MATERIAL PROVIDED
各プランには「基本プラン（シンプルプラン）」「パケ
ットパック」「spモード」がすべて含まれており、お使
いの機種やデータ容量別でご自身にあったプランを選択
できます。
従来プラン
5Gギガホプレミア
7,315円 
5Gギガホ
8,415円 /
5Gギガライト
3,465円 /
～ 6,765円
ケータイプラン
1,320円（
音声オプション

...

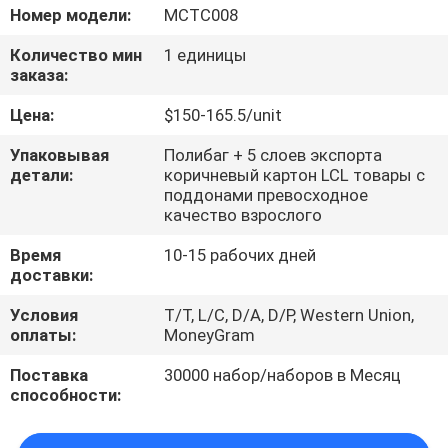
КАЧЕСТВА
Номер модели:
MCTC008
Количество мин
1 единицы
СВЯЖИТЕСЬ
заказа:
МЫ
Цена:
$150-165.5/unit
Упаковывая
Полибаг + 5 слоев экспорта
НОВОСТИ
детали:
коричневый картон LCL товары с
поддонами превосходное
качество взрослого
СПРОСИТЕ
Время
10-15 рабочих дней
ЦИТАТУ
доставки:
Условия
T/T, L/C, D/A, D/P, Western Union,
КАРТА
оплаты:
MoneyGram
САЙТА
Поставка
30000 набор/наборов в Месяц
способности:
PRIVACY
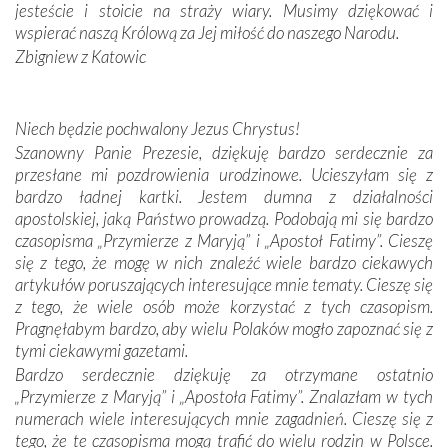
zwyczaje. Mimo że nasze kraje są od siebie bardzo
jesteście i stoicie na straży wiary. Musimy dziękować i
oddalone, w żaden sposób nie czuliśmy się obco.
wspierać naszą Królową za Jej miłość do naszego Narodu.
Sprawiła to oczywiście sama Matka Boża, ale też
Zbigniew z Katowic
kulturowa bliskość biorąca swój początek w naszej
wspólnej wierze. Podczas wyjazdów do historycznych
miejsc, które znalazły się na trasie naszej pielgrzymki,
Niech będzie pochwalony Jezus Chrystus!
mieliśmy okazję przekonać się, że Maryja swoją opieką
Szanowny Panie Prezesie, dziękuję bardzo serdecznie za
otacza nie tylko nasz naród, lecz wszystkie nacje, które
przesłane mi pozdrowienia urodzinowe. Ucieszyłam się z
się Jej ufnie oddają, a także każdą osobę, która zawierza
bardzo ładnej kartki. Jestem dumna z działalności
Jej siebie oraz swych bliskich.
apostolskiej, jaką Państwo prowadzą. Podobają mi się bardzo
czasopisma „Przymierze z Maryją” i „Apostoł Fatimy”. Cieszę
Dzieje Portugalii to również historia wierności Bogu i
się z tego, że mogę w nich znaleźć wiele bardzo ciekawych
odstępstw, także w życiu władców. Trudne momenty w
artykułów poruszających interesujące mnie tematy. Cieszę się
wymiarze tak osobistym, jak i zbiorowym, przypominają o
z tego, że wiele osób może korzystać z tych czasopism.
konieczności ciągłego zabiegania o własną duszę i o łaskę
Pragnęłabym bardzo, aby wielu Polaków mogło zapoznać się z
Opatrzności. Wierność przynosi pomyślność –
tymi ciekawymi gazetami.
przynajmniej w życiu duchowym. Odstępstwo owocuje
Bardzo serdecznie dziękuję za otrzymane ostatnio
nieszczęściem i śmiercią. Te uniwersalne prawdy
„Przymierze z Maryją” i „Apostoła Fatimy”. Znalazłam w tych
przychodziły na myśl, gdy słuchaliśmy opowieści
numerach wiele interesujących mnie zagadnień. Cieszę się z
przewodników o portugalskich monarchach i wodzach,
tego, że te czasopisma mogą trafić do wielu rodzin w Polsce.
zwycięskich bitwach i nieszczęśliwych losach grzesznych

TASK STATEMENT
From the records above, give again exactly the lines running from the line with "odstępstw, także w" to the line with "zwycięskich bitwach i", inclusive.

SOLUTION TO THE PROBLEM
odstępstw, także w życiu władców. Trudne momenty w
artykułów poruszających interesujące mnie tematy. Cieszę się
wymiarze tak osobistym, jak i zbiorowym, przypominają o
z tego, że wiele osób może korzystać z tych czasopism.
konieczności ciągłego zabiegania o własną duszę i o łaskę
Pragnęłabym bardzo, aby wielu Polaków mogło zapoznać się z
Opatrzności. Wierność przynosi pomyślność –
tymi ciekawymi gazetami.
przynajmniej w życiu duchowym. Odstępstwo owocuje
Bardzo serdecznie dziękuję za otrzymane ostatnio
nieszczęściem i śmiercią. Te uniwersalne prawdy
„Przymierze z Maryją” i „Apostoła Fatimy”. Znalazłam w tych
przychodziły na myśl, gdy słuchaliśmy opowieści
numerach wiele interesujących mnie zagadnień. Cieszę się z
przewodników o portugalskich monarchach i wodzach,
tego, że te czasopisma mogą trafić do wielu rodzin w Polsce.
zwycięskich bitwach i nieszczęśliwych losach grzesznych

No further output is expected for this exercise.